Sorry to ask so many questions but here it goes...I worked full time job overnight. I took a few rides after and now laying down for 6 or so hours of sleep. H and R Block says that first trip of day to pick up PAX and last ride to go home are non-deductible each day. So, I had app on on way home today. I will wake at 8 or so and hopefully get another ride or 2 before another overnight trip. In H and R Block or IRS eyes, can I claim business for ride home just now and first ride this evening when I wake up even though took 6 hours off? I am guessing I will be setting off an argument etc but I want to claim what is mine yet not cheat the system.

Thanks in advance, you guys and gals are so helpful!

Mike.


----------



## UberTaxPro (Oct 3, 2014)

mk5197 said:


> Sorry to ask so many questions but here it goes...I worked full time job overnight. I took a few rides after and now laying down for 6 or so hours of sleep. H and R Block says that first trip of day to pick up PAX and last ride to go home are non-deductible each day. So, I had app on on way home today. I will wake at 8 or so and hopefully get another ride or 2 before another overnight trip. In H and R Block or IRS eyes, can I claim business for ride home just now and first ride this evening when I wake up even though took 6 hours off? I am guessing I will be setting off an argument etc but I want to claim what is mine yet not cheat the system.
> 
> Thanks in advance, you guys and gals are so helpful!
> 
> Mike.


You need to determine if the miles in question are "business miles" or not. Keep it simple... if you can reasonably justify these miles as business miles by all means they're deductible.

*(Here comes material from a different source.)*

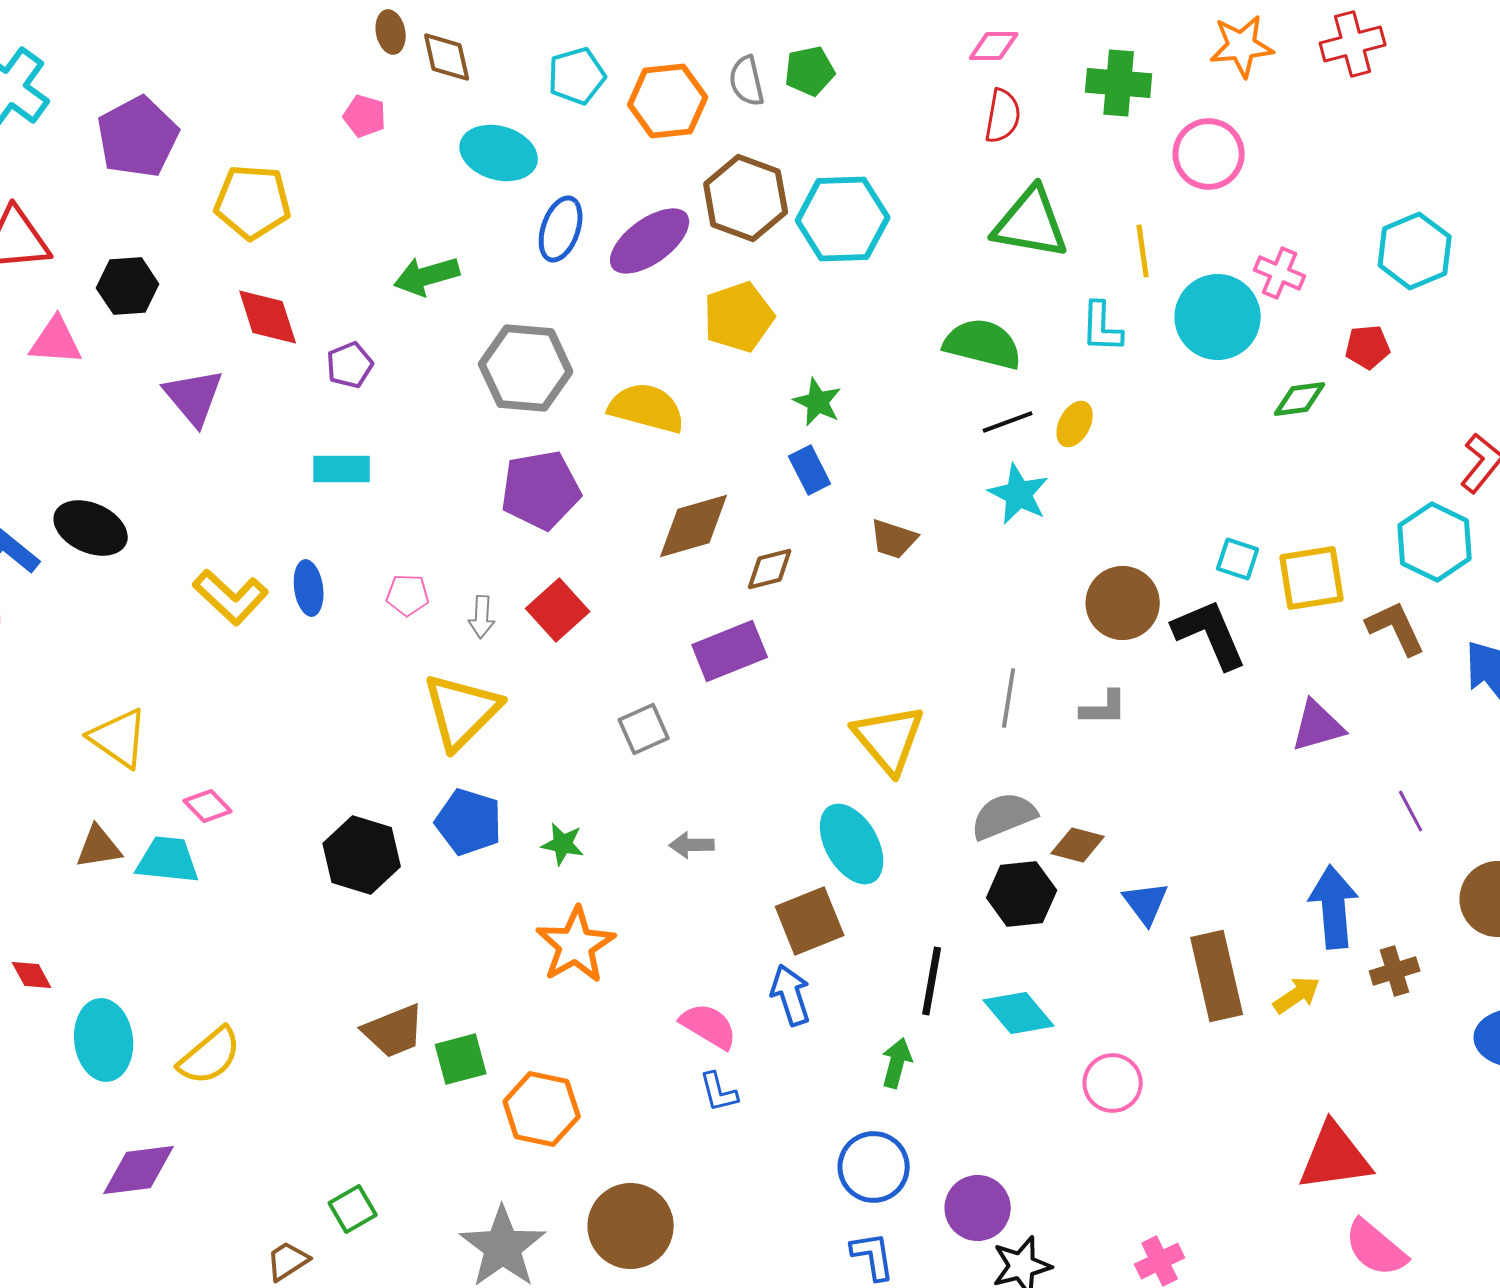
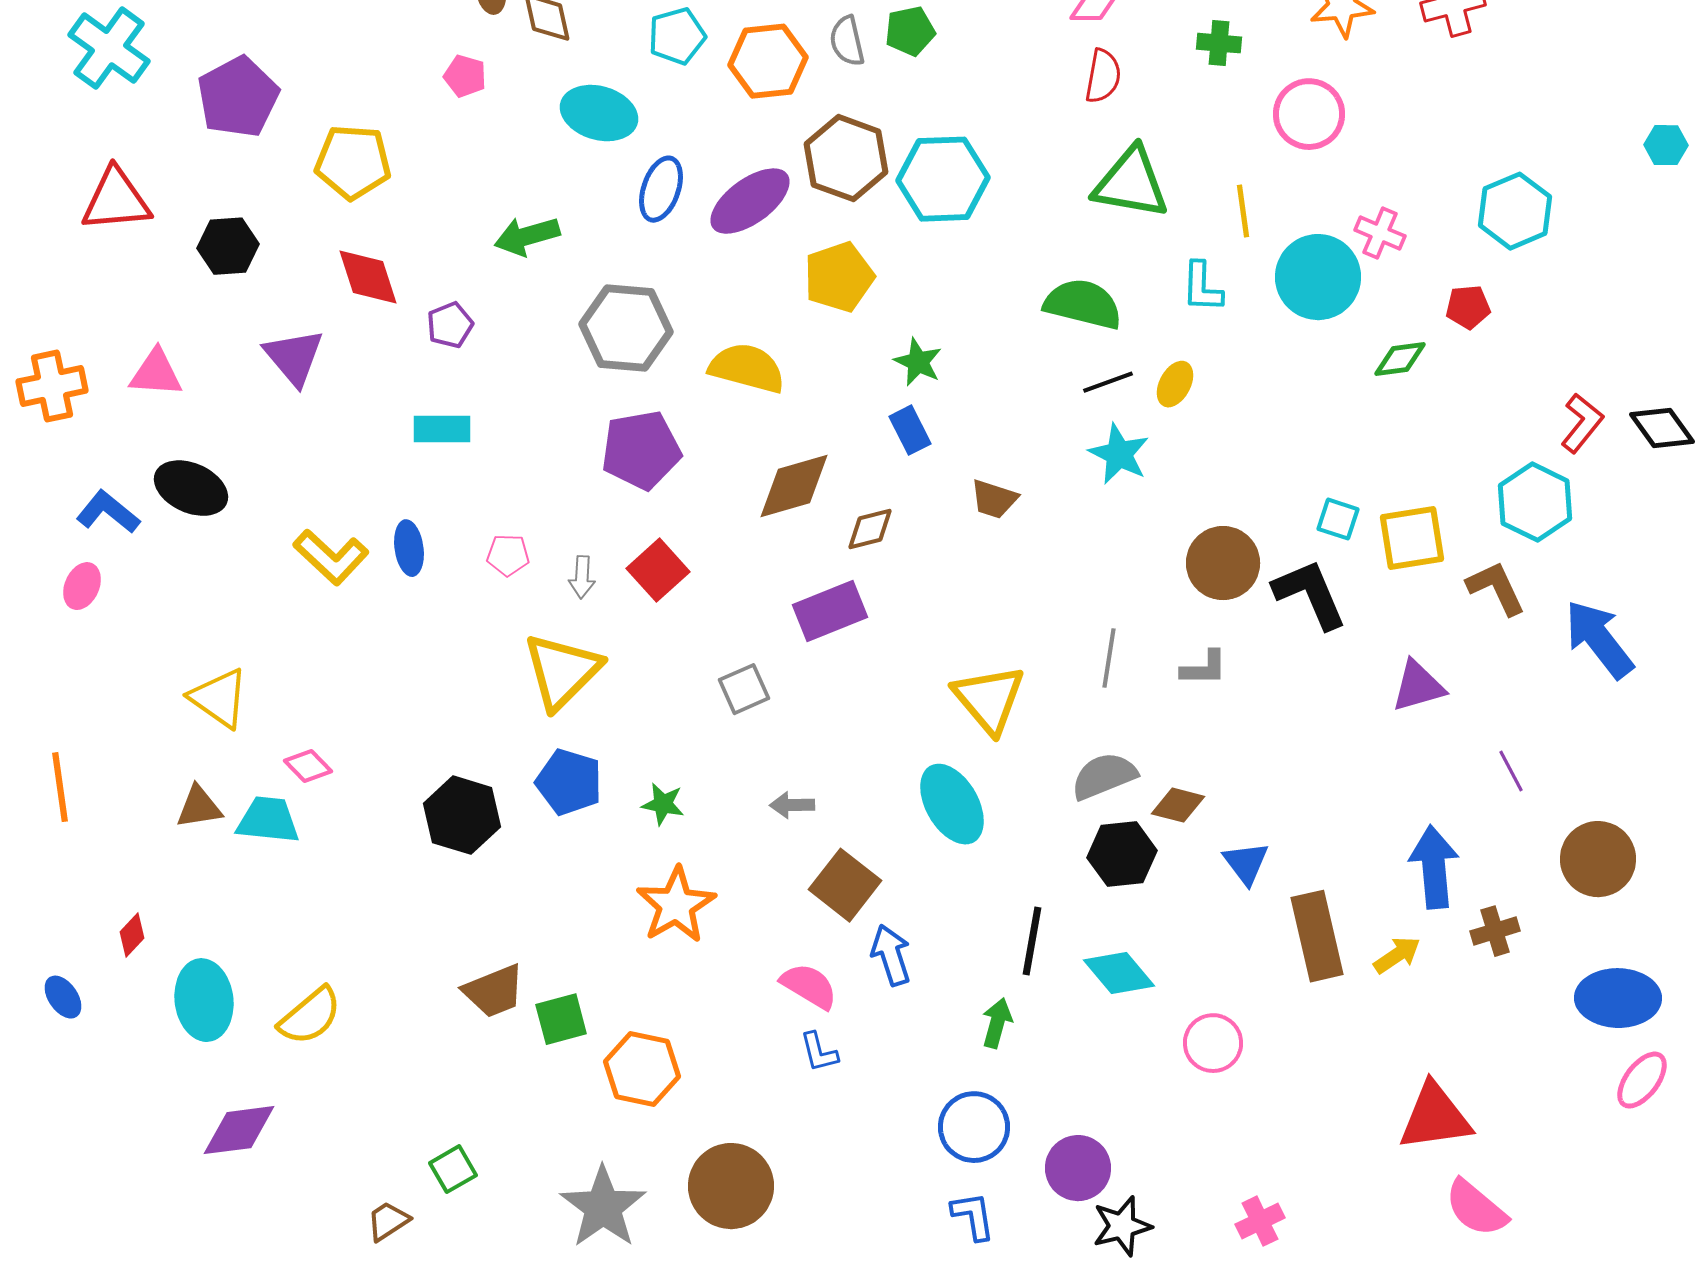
green cross: (1119, 83) -> (1219, 43), size x0.7
pink triangle: (56, 341) -> (156, 373), moved
brown square: (810, 921) -> (845, 885), moved, turned -30
red diamond: (32, 975) -> (132, 935), turned 72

Business miles are miles that are necessary and ordinary for your business. The commuter rules that block is concerned about may not even apply to your situation.


----------



## mk5197 (Oct 15, 2016)

UberTaxPro said:


> You need to determine if the miles in question are "business miles" or not. Keep it simple... if you can reasonably justify these miles as business miles by all means they're deductible. Business miles are miles that are necessary and ordinary for your business. The commuter rules that block is concerned about may not even apply to your situation.


Ok thanks so much UberTaxPro! I think I need to make adjustments then to Triplog


----------